DIRECTIONS —
Using the data beneath this instruction, retype only the lines from the one that contains "أوقات العمل" down to the one that contains "فرع خميس مشيط من 8 صباحا - 10 مساءا", both included, exactly as they appear.

(Data records)
......

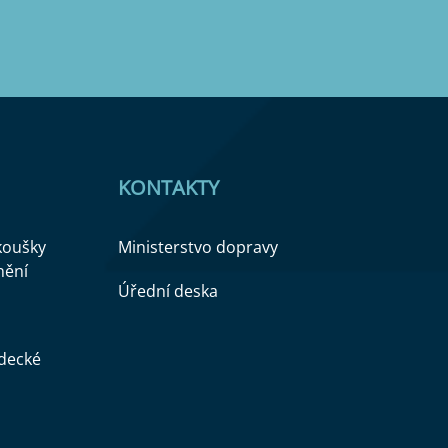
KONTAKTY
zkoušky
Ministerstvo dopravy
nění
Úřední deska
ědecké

......

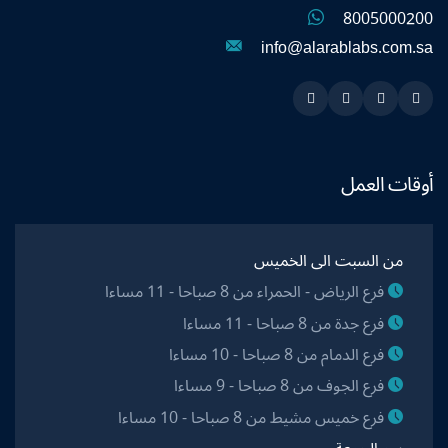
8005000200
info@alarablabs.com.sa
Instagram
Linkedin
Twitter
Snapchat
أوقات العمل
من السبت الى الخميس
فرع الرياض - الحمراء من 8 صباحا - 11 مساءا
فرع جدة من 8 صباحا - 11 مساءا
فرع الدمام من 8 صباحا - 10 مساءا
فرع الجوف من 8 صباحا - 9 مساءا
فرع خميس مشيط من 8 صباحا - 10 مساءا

......

SOLUTION FOR THIS EXERCISE —
أوقات العمل
من السبت الى الخميس
فرع الرياض - الحمراء من 8 صباحا - 11 مساءا
فرع جدة من 8 صباحا - 11 مساءا
فرع الدمام من 8 صباحا - 10 مساءا
فرع الجوف من 8 صباحا - 9 مساءا
فرع خميس مشيط من 8 صباحا - 10 مساءا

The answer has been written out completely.